Le 15 avril 2021 marquait la 1000e parution de la note de veille INSIGHT NPA. Pour l’occasion 22 contributeurs exceptionnels partagent leur vision des enjeux clés de l’Horizon 2030.
Christian Bombrun est Directeur Produits & Services et Orange Content chez Orange et président de l’Association Française pour le développement des services et usages Multimédias Multi-opérateur (AF2M)
“Au-delà de la tant espérée réouverture des lieux de spectacles et des salles de cinéma, l’arrivée de l’été 2021 constituera une échéance majeure pour les professionnels du cinéma et de l’audiovisuel.
Avec l’entrée en application prochaine du décret SMAD, l’intégration des plateformes de SVoD au financement de la production que la Directive SMA a rendue possible devrait être effective au 1er juillet. L’aboutissement espéré, à la même date, de la négociation professionnelle sur la chronologie des médias consacrera la nouvelle organisation des fenêtres d’exploitation des films. Et la réforme des décrets TNT et Cabsat bouclera l’ensemble. Avant de finaliser ce nouveau dispositif, et parce qu’il jouera un rôle déterminant dans l’économie de la filière, le gouvernement gagnera à poursuivre la réflexion sur le juste positionnement des différents curseurs, comme l’y invite la Commission Européenne dans son avis du 19 mars.
L’équation économique d’ensemble pourrait ainsi être réexaminée, en s’appuyant sur un exemple étranger comme le relate l’étude NPA sur le use case britannique. Celle-ci montre qu’un avantage fiscal a provoqué un quasi doublement de financements grâce aux plateformes de streaming, et a généré une flambée des coûts et une menace d’éviction des acteurs historiques.

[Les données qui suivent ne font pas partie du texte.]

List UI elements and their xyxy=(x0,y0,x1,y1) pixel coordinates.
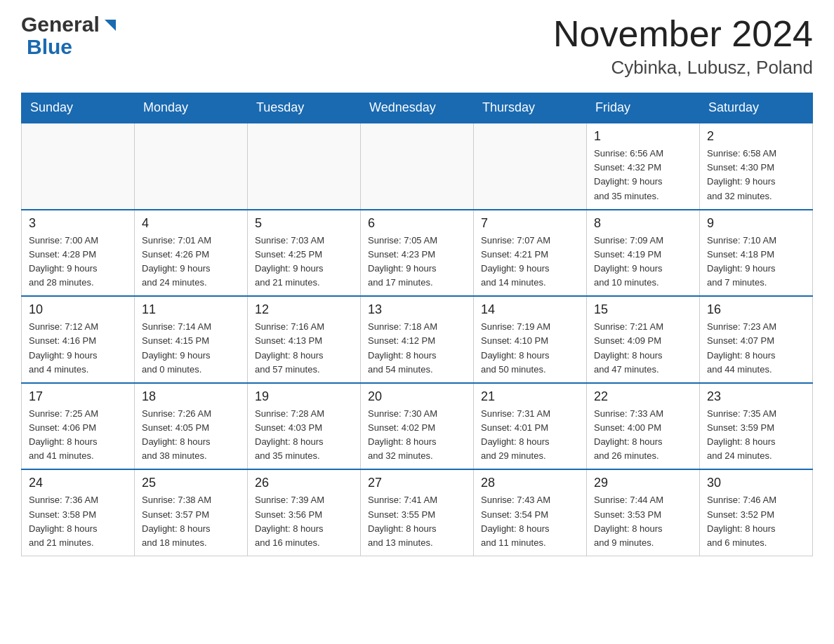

Pour ce qui est du cinéma, la diversification des financements de diffuseurs au-delà des chaînes historiques, est évidemment une bonne nouvelle. Cet apport supplémentaire pourrait permettre d’améliorer bon nombre de films insuffisamment financés, et de rééquilibrer les contributions financières entre acteurs, dans le respect de l’équité.
Où sont les risques ?
Le premier est l’appauvrissement de l’offre de films qui sortiront en salle, risque aggravé par des habitudes de consommation à domicile prises pendant la crise COVID. Les nouveaux diffuseurs, les services de streaming, ont préféré jusqu’ici, commanditer des films pour une sortie exclusive pour leurs abonnés. Cet important volume de production mobilisera des talents, générera des projets qui ne seront pas disponibles pour la salle de cinéma.
Le second est lié aux modalités d’insertion de ces nouveaux diffuseurs dans la chronologie des médias. Le projet de décret SMAD prévoit pour ces services une fenêtre d’exploitation à 12 mois de la sortie salles, pour une durée de 12 mois. Celle-ci s’incruste donc dans la fenêtre de Télévision payante, qui court sur la période allant de 8 à 17 mois. Est-ce la contrepartie de l’imposition de taux de contribution sur le chiffre d’affaires largement supérieurs à ceux des autres Etat-Membres de l’UE : un maximum de 5 % vs 20 et 25 % en France ? Malgré cela, les taux plancher dédiés au cinéma qui en résultent restent largement inférieurs à ceux imposés aux acteurs historiques : 4 à 7,5 % vs 12,5 à 27 %.
Dans ces conditions, l’incrustation de la SVoD dans les fenêtres de télévision payante revient à organiser une concurrence frontale dans le financement des 1ères fenêtres, entre des acteurs qui consacrent en soutien à la production cinéma, un pourcentage de chiffre d’affaires qui varie du simple au double, voire au triple.
Permettre aux plateformes de contribuer à la création, et aux acteurs historiques de continuer à jouer leur rôle dans le rayonnement culturel français
La chronologie des médias est un outil pour optimiser les financements par coopérations, qui n’est pas incompatible avec une concurrence, dans chaque fenêtre d’exploitation, dès lors que les acteurs y jouent à armes égales. Souhaitons que le secteur et le législateur trouvent ce nouvel équilibre, qui permettra aux plateformes de contribuer durablement à la création, et aux acteurs historiques, notamment Canal+, OCS et plus récemment Salto, de continuer à jouer leur rôle essentiel dans le rayonnement culturel français.”